The state of enlightenment is an upper bound to this path, a state, whether real or imagined, where you have completely eliminated disturbing thoughts and emotions and cultivated the positive; where you see inner and outer realities as they truly are.
Meditation is practical
Maybe this sounds a little far out, and perhaps the references to the Dalai Lama and enlightenment aren’t helping you skeptics, but the whole point of A Skeptic’s Path is to honestly draw from an authentic tradition while noting that meditation doesn’t have to be holy or religious or tied to any belief other than the recognition that the mind can be trained toward greater good.
Moving the mind toward greater good means making it more stable, expanding our heartfelt connection to others, and seeing the interdependent nature of reality.
One of the simplest ways to think about meditation is to consider that you are not your thoughts. There’s no need to clear your mind of thoughts, but simply to stop becoming wholly absorbed and identified with them.
When you look at your thoughts from a distance, a new sense of self begins to arise, one that observes thoughts objectively, like a scientist in a lab. With practice, you can carry this technique into daily life, becoming aware of the anger arising at your boss, then consciously deciding to let it go; noticing your compulsive desire for an attractive body, or a caramel latte, then letting that agitation dissolve into the ease and satisfaction of just being alive.
Meditation is practical, a proven cause of a lasting happiness that we all have the potential to achieve. And as we attain more happiness and stability, we also train to expand our compassion and concern for others, becoming a naturally warmer, more helpful, less reactive presence in their lives.
Meditating isn’t relaxing
From this description of its results, meditation may sound compelling and even exciting, and one of my personal hopes is to make meditation cool enough that people get together on a Friday night for meditation parties. When you’re on a meditation retreat that’s what you do, and it can be a lot more fun than hanging out at a bar, which brings up another point.

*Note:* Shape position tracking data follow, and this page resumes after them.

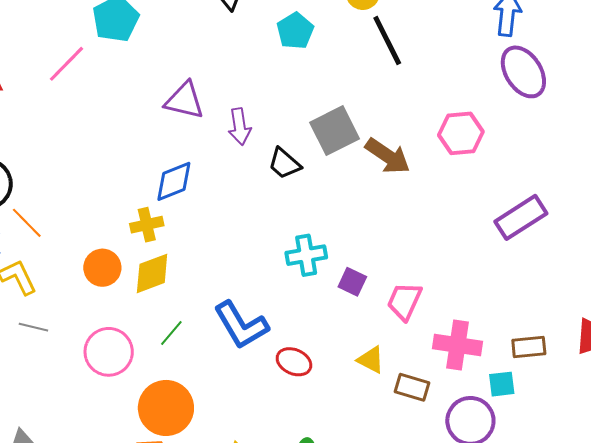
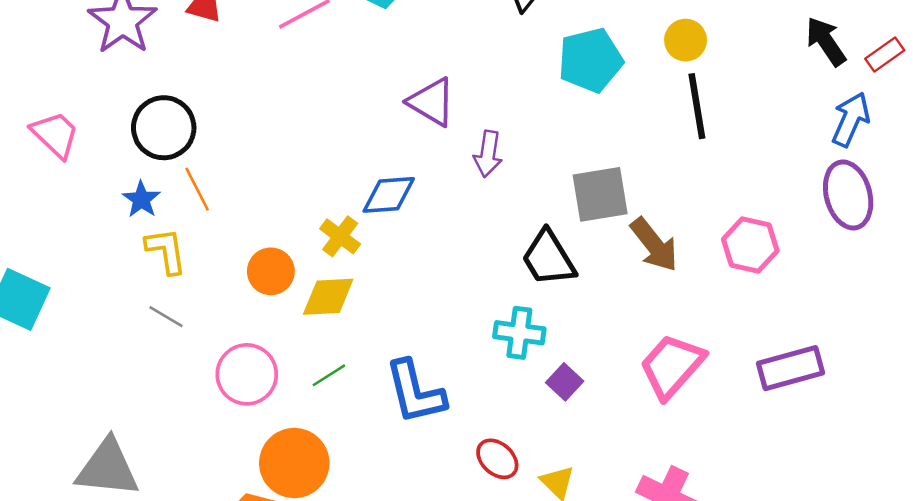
cyan pentagon: (295, 31) -> (590, 60), size x1.4
black trapezoid: (284, 164) -> (548, 258), moved, size x1.4
yellow cross: (147, 225) -> (340, 236), turned 32
pink trapezoid: (404, 301) -> (672, 366), moved, size x1.4
red ellipse: (294, 362) -> (497, 459), moved

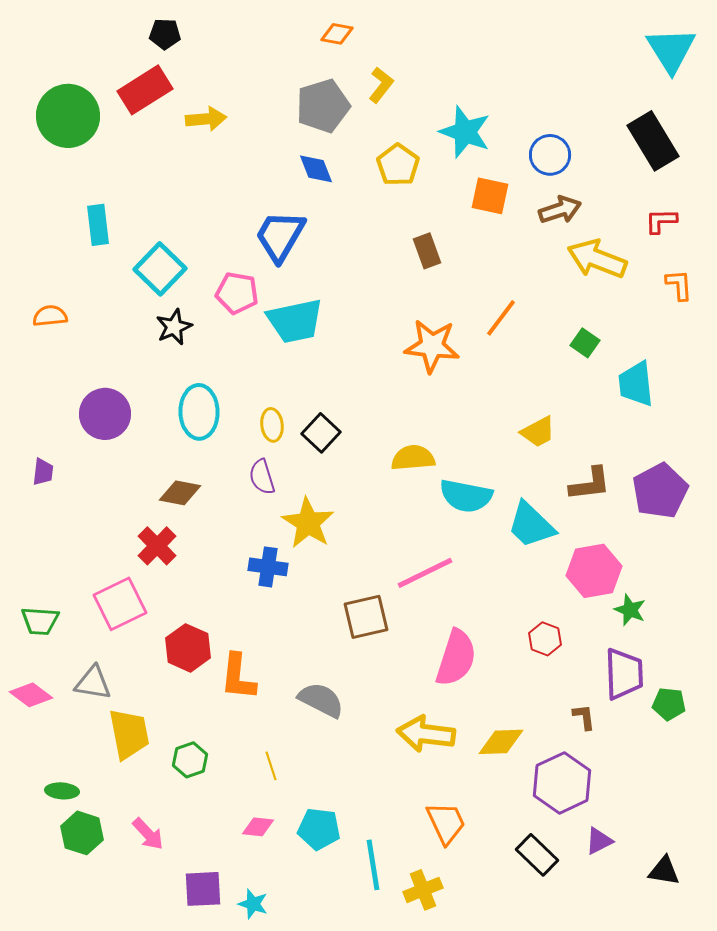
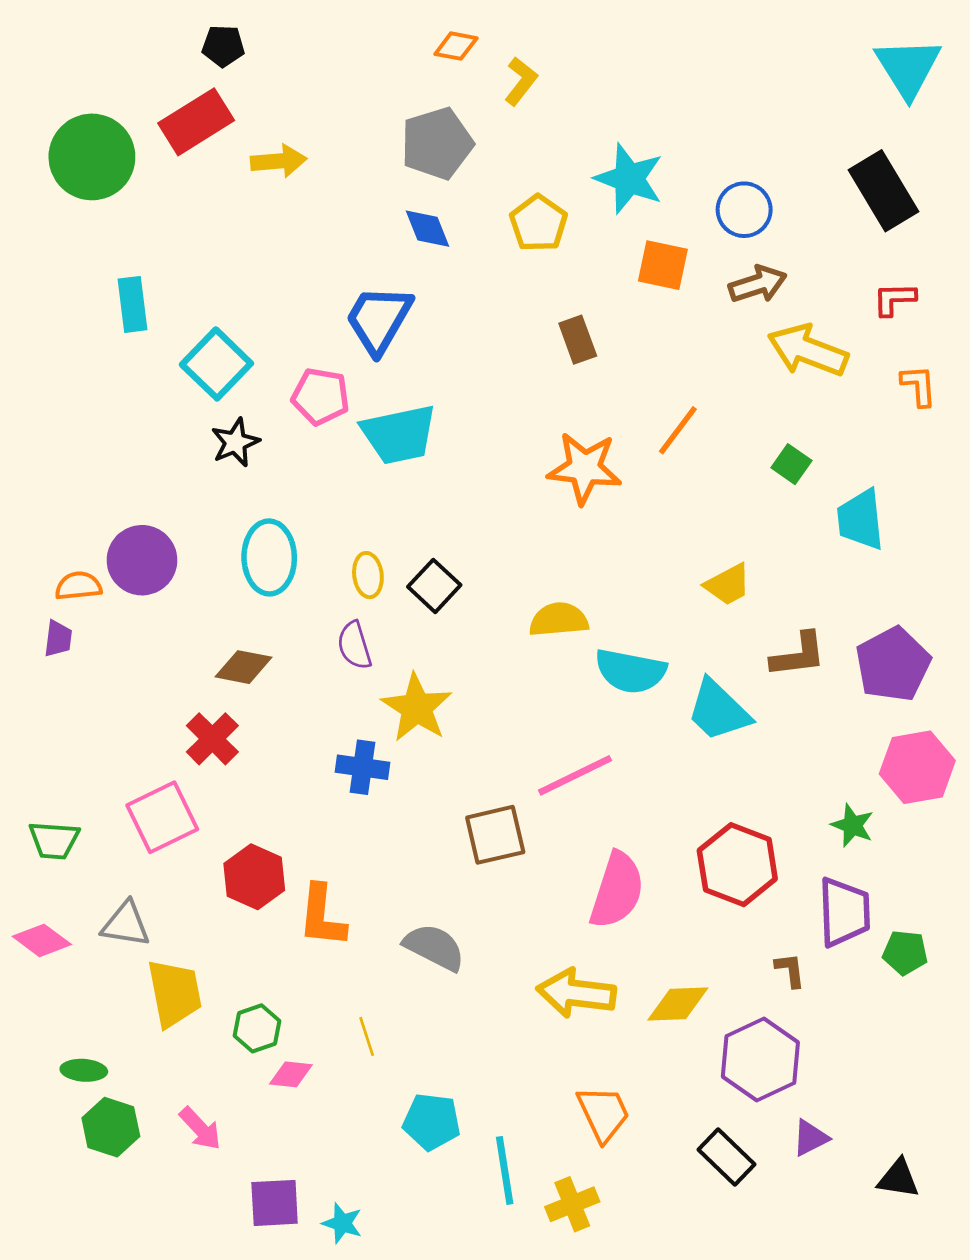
yellow L-shape: (381, 85) -> (521, 81), moved
orange semicircle: (50, 316) -> (78, 586), moved
pink hexagon: (594, 571) -> (917, 767), moved
red hexagon: (545, 639) -> (737, 865), size x1.8
pink diamond: (258, 827) -> (291, 1074), moved

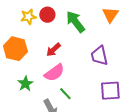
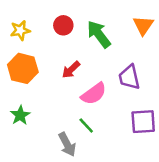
yellow star: (28, 17) -> (20, 30), moved
pink semicircle: (54, 73) -> (94, 94), moved
green star: (25, 84) -> (20, 115), moved

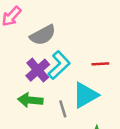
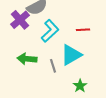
purple cross: (38, 70) -> (20, 20), moved

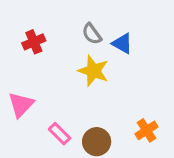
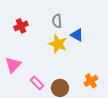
gray semicircle: (92, 34) -> (57, 21), turned 32
blue triangle: (122, 43) -> (77, 35), moved

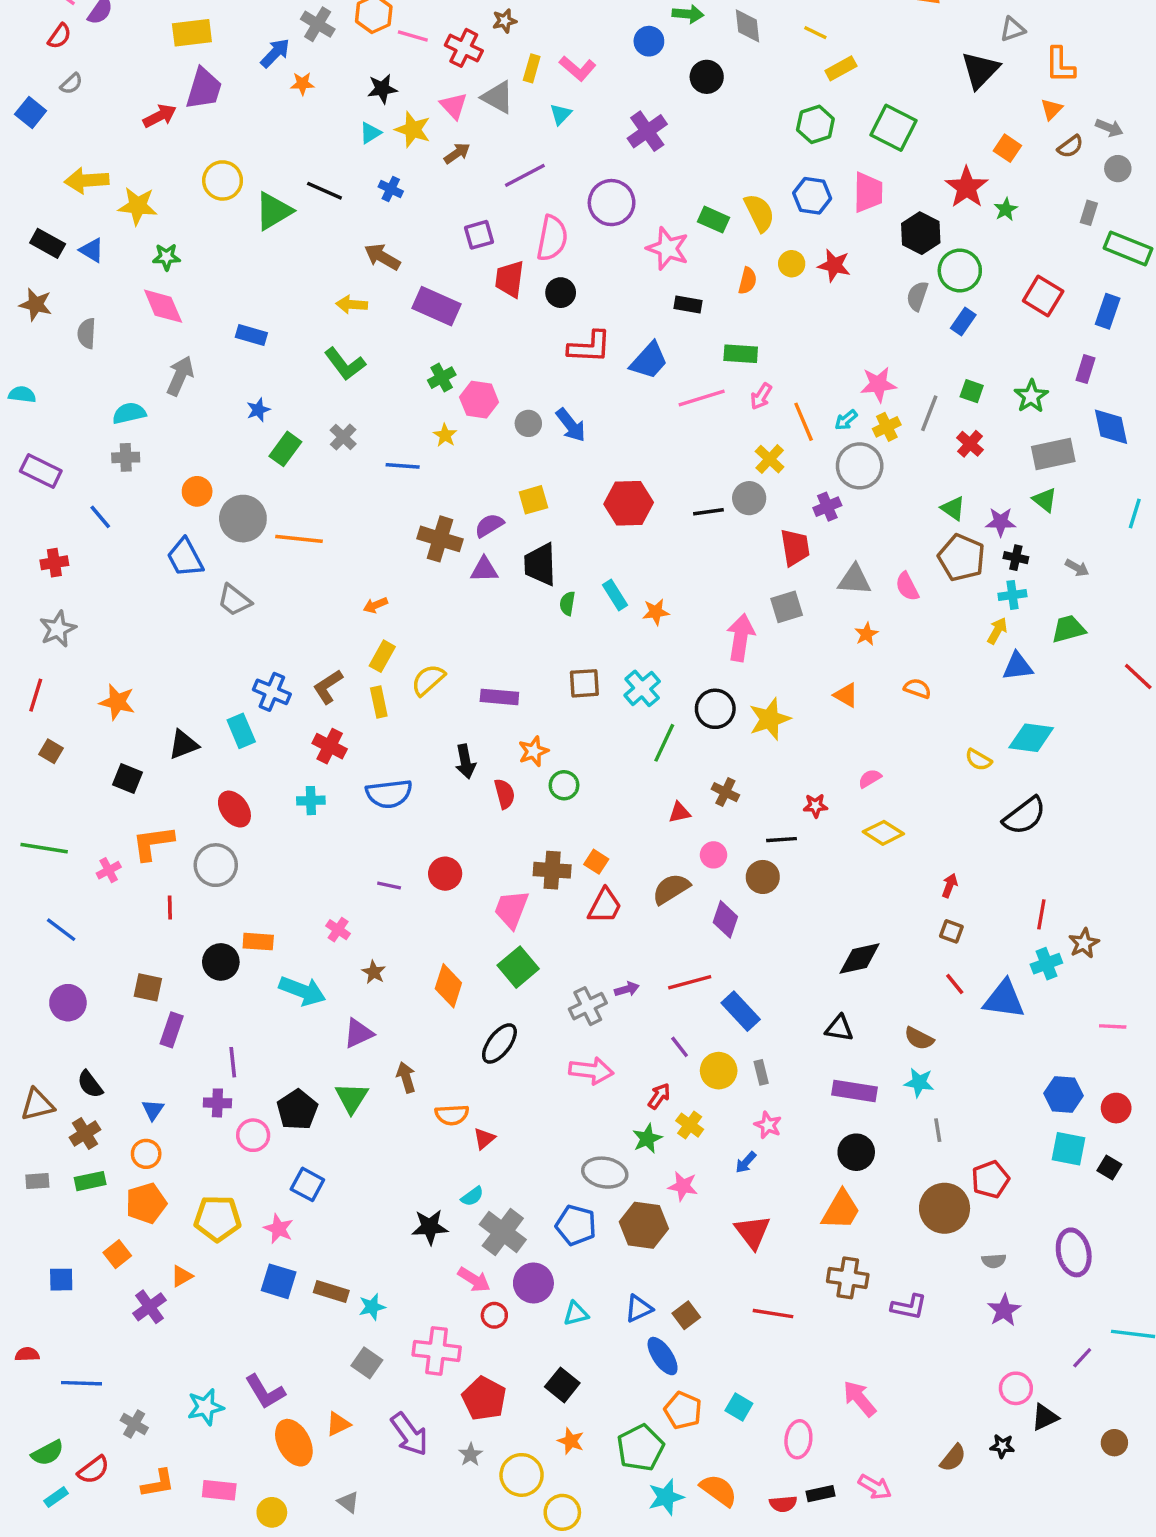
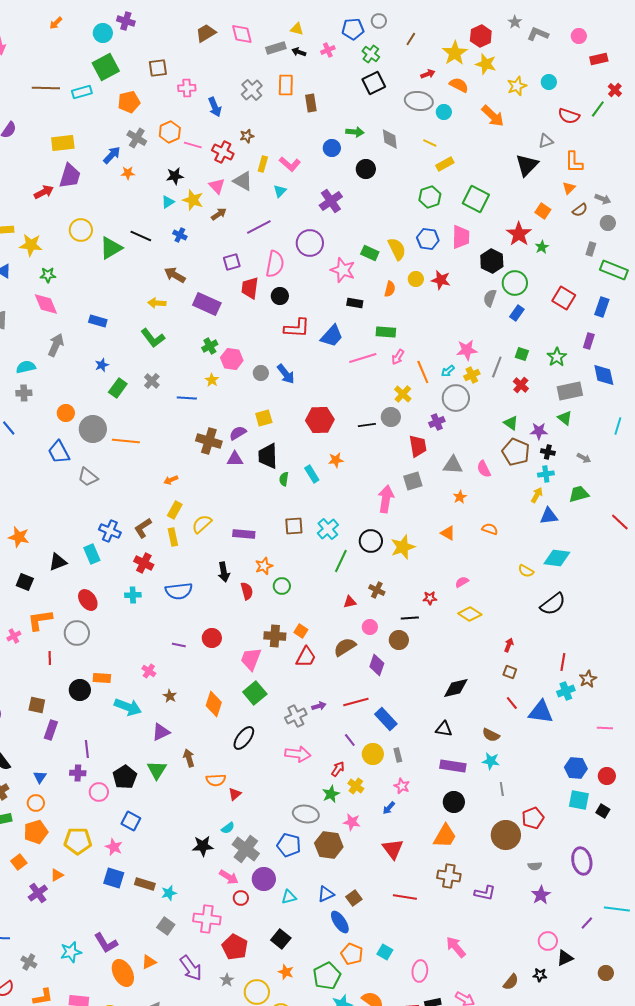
orange star: (656, 612) -> (336, 460), moved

It’s worth talking a bit about what meditation isn’t, and one important point is that meditation isn’t always relaxing. There are easier ways to relax than closing your eyes and sitting on a cushion, like going to the beach, listening to music, taking a bath, enjoying a glass of wine, watching Netflix, or even vaping! People do these things to relax, and they’re genuinely relaxing.
But none of these activities intrinsically enhance our better natures, or enduringly diminish our disturbing states of mind. That’s the purpose of meditation. If you’re coming to meditation merely to relax, it may compare unfavorably to warm sand between your toes, binge watching House of Cards, or enjoying a smoke 50 feet from the entrance to your hectic office. Understanding the unique benefits of meditation helps keep you on the cushion even when it’s difficult.
In this sense, meditation is like working out—it’s an exercise of the mind that puts you into a supple, open, warm, and wiser state of being. Like exercise, merely reading about it, or even listening to a podcast about it has limited impact. You can study meditation for a lifetime, and even become a meditation scholar, but without actually meditating, you won’t gain an experiential understanding of your mental states. You won’t train your mind. It’s like someone accepting medicine from a doctor but never taking it.
Meditation is, also, not spacing out. The state of mind you’re in during meditation is alert, concentrated, sharp, and focused. It’s the level of attention you give Netflix while you’re enthralled in its stories: completely engaged.
You already know how to meditate
People often find it difficult to focus on the most common object of meditation, which is the breath. Our mind drifts, thinking of plans, regrets, the pain in our knees, what’s for lunch. But in daily life we’re able to focus—sometimes for hours—on objects besides the breath. When we desperately want something—a girl, a boy, an iPhone, an apartment, or a job—we can stay focused on that fantasy for hours without drifting.
And when we’re upset about something—feeling resentful, indignant, alone, or angry—we can also stay with the feeling for long stretches without distraction. We have the ability to focus single-pointedly so maybe all we need is to change the object of focus.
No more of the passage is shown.